Open punitkshah opened 5 months ago
Thanks for your suggestion, @punitkshah! For my understanding, would a customer with provisioned deployments (PTU) not deploy this via infra as code already? My belief would be that a customer would adapt this repository to their needs, and add their current deployment in the infra code, instead of deploying both separately.
When they have added the PTU deployment in the infra as code of this repository; if the deployment is already present, it won't recreate the OpenAI model deployment.
@iMicknl - I was thinking of an approach that involves parameterizing the endpoint and model name. However, for the incorporation of existing resources, users would be required to modify the repository by updating specific details in the main.bicep and ai.bicep files, such as the model name and capacity.

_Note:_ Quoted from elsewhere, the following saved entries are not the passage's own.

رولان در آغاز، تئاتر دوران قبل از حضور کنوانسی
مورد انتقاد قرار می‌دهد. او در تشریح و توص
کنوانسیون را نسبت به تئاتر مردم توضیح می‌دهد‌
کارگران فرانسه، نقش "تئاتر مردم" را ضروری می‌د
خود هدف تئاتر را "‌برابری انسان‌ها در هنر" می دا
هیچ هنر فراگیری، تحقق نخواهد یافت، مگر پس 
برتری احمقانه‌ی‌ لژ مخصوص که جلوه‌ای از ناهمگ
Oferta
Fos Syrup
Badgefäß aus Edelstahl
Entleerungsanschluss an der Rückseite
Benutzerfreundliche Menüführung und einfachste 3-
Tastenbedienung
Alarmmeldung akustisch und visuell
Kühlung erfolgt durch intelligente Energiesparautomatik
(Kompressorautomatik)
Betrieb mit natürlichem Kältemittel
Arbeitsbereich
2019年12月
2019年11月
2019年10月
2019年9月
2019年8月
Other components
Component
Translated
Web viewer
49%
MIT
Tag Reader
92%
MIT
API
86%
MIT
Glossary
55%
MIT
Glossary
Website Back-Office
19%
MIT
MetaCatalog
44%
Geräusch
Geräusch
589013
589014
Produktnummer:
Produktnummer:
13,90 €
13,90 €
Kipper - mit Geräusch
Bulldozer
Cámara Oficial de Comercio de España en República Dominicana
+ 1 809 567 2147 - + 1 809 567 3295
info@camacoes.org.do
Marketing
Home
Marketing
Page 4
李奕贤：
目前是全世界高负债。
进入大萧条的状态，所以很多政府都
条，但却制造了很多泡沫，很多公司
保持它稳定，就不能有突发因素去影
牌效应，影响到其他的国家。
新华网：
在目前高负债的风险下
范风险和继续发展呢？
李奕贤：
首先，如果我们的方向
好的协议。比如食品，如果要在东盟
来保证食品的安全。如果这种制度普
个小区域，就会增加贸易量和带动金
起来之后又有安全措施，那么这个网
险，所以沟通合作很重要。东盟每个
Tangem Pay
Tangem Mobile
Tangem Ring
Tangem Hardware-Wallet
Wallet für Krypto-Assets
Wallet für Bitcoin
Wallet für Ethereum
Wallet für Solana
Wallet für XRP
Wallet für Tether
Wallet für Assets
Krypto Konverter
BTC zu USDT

In the case of most PTU deployments, which I anticipate will be common in scenarios where this proxy is utilized, the models are expected to have already been deployed with the required capacity.
While it is not a significant obstacle, based on recent deployment, it appears that users find it more convenient to specify values in just one parameter file rather than updating multiple bicep files.
In situations where a customer has acquired throughput units for their Azure OpenAI instance, the deployed models are linked to the provisioned throughput units (PTUs). In such instances, the script should offer the choice to utilize the already-existing Azure OpenAI endpoints, along with the model's name, rather than attempting to generate these resources.
This can be accomplished by parameterizing the values of the endpoints to be used and employing a conditional flag for the deployment of Azure OpenAI resources and models.